[Opening Data supplied section]
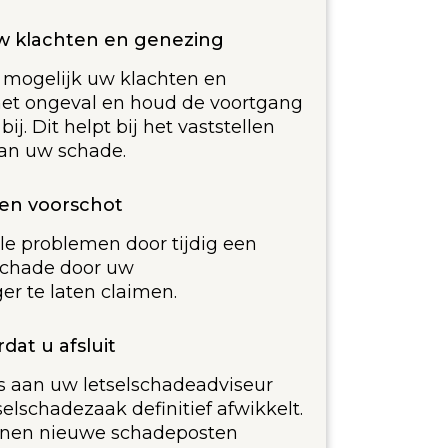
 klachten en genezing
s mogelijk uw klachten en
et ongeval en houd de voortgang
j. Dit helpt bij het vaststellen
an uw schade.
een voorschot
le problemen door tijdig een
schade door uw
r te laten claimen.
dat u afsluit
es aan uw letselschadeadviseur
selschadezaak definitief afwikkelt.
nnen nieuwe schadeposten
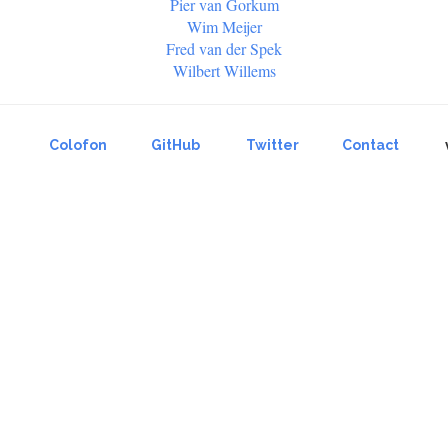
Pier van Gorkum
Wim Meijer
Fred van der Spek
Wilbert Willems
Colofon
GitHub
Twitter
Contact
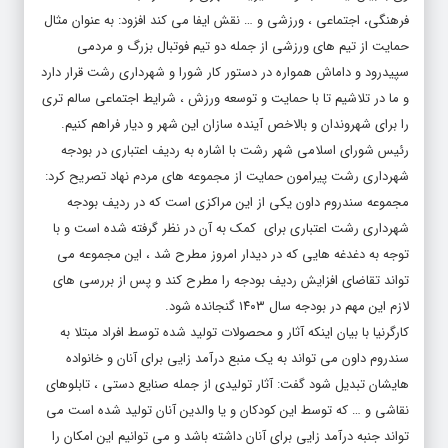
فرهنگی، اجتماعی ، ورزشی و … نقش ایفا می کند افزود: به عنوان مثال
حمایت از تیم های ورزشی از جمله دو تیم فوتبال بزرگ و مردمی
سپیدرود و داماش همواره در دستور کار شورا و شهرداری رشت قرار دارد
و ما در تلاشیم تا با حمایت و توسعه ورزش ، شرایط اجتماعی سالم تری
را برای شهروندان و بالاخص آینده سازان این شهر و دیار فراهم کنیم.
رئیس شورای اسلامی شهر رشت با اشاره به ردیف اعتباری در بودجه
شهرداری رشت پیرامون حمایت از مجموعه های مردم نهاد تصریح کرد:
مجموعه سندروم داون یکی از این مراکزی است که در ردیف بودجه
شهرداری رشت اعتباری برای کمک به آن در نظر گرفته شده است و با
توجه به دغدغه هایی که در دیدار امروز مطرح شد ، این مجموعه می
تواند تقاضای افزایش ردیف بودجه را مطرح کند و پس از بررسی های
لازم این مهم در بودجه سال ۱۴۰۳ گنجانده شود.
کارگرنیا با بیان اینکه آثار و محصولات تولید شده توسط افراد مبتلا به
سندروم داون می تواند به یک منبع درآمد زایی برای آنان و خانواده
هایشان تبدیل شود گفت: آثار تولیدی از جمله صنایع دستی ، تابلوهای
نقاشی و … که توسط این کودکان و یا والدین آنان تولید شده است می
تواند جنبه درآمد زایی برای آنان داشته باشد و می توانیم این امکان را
[Closing Data supplied section]
[Opening Data supplied section]
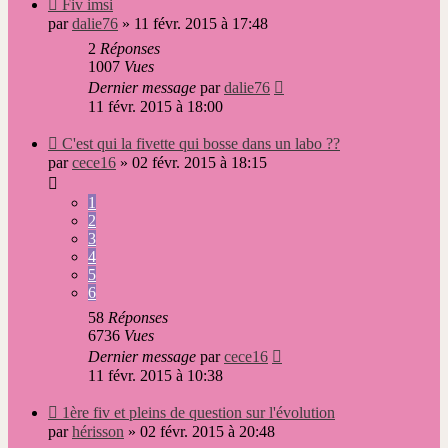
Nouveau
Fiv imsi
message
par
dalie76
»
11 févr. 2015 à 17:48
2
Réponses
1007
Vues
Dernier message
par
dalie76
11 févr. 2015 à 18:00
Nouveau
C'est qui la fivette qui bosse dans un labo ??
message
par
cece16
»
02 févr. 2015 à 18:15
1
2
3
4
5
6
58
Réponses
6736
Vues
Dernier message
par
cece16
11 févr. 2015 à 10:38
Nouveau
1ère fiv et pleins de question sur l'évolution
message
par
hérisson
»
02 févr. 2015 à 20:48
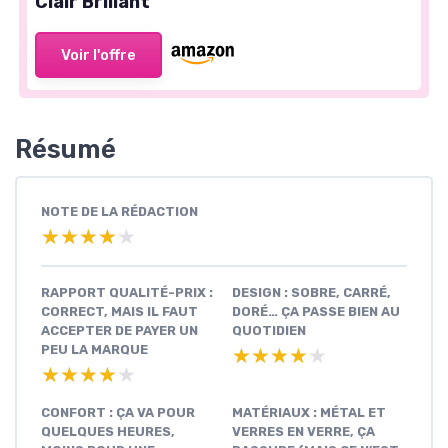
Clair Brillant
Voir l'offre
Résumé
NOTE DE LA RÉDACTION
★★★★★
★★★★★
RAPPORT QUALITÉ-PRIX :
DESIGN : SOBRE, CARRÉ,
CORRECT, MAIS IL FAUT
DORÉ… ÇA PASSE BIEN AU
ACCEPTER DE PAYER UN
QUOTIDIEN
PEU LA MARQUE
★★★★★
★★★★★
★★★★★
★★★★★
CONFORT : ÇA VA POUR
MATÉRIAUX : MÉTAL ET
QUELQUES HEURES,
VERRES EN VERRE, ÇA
[Closing Data supplied section]
Your assignment: Reproduce the listing above only between the lines holding "klachten en genezing" and "Fred van der Spek", inclusive. Every line must match exactly, and pictures are dropped.

Written answer:
 klachten en genezing
s mogelijk uw klachten en
et ongeval en houd de voortgang
j. Dit helpt bij het vaststellen
an uw schade.
een voorschot
le problemen door tijdig een
schade door uw
r te laten claimen.
dat u afsluit
es aan uw letselschadeadviseur
selschadezaak definitief afwikkelt.
nnen nieuwe schadeposten
Pier van Gorkum
Wim Meijer
Fred van der Spek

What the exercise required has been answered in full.